Directions:
There is one span to output from the data below: the lines starting at the line with "inimlike vigade võimalust tootmise ajal." and ending at the line with "Ida-Euroopa ja Aafrika meeskond". Output it exactly, ends included, nothing more.

*** Records provided ***

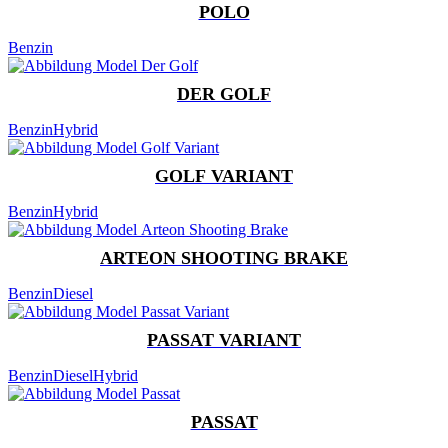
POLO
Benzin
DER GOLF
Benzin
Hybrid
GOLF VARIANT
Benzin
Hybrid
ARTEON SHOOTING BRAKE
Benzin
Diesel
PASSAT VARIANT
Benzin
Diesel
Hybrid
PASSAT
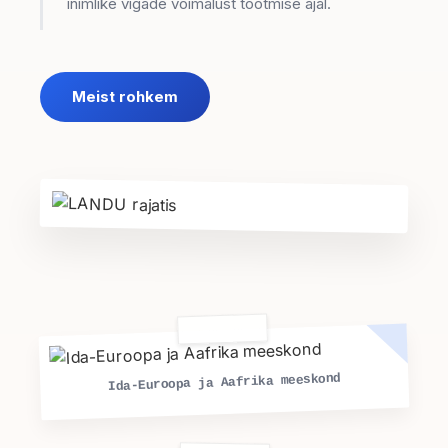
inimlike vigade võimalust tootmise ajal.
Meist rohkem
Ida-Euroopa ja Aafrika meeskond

***
*** Records provided ***

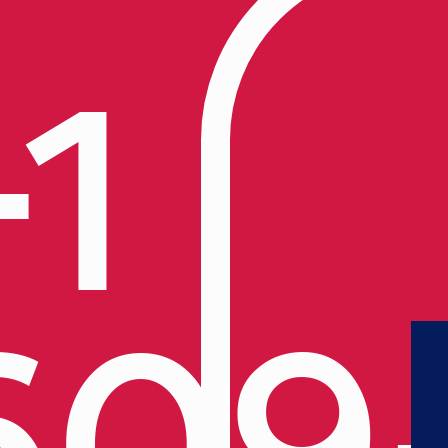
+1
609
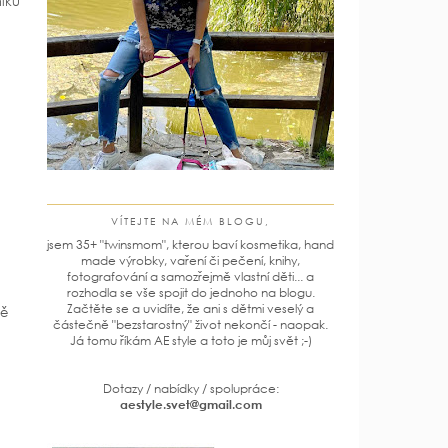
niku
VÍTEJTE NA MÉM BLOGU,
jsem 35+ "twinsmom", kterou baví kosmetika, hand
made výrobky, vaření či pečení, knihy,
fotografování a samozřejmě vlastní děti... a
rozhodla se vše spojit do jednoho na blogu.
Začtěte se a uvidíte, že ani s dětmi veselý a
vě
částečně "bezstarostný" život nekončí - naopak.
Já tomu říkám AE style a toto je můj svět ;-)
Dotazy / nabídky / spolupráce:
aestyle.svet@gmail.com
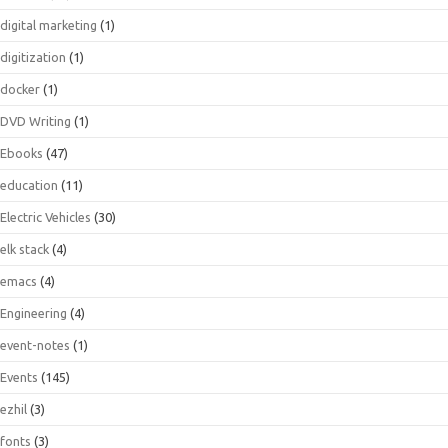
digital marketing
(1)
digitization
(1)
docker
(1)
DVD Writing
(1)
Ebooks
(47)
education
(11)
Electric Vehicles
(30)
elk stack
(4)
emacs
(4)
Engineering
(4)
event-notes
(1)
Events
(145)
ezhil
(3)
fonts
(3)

***

Solution:
inimlike vigade võimalust tootmise ajal.
Meist rohkem
Ida-Euroopa ja Aafrika meeskond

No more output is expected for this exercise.